Entries linking to sunstroke
sun n.
Old English sunne "the sun," from Proto-Germanic *sunno (source also of Old Norse, Old Saxon, Old High German sunna, Middle Dutch sonne, Dutch zon, German Sonne, Gothic sunno "the sun"), from PIE *s(u)wen-, alternative form of root *sawel- "the sun."
Old English sunne was feminine (as generally in Germanic), and the fem. pronoun was used in English until 16c.; since then masc. has prevailed. The empire on which the sun never sets (1630) originally was the Spanish, later the British. To have one's place in the sun (1680s) is from Pascal's "Pensées"; the German imperial foreign policy sense (1897) is from a speech by von Bülow.
stroke n.
"act of striking," c. 1300, probably from Old English *strac "stroke," from Proto-Germanic *straik- (source also of Middle Low German strek, German streich, Gothic striks "stroke"); see stroke (v.).
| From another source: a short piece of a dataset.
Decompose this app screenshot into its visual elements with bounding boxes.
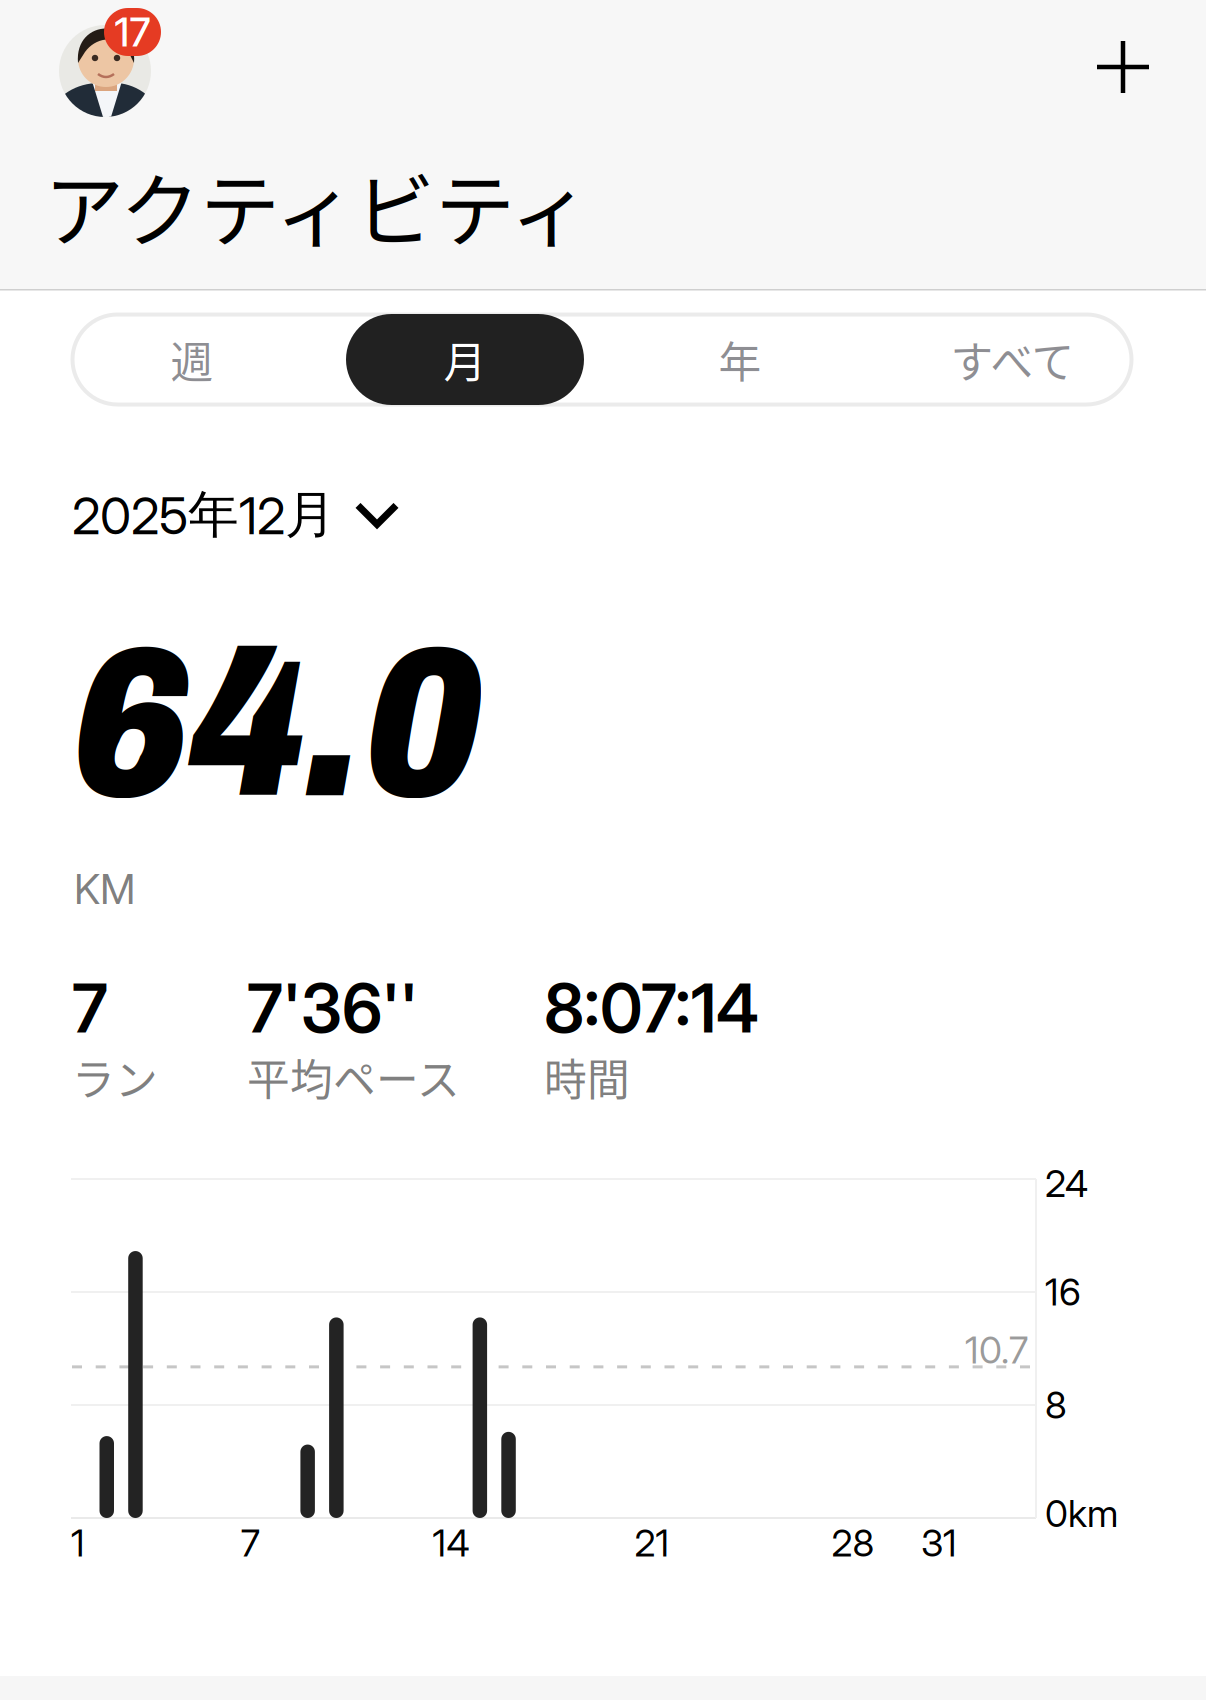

The meaning "mark of a pen" is from 1560s; that of "a striking of a clock" is from mid-15c. Sense of "feat, achievement" (as in stroke of luck, 1853) first found 1670s; the meaning "single pull of an oar or single movement of machinery" is from 1731. Meaning "apoplectic seizure" is from 1590s (originally the Stroke of God's Hand). Swimming sense is from 1800.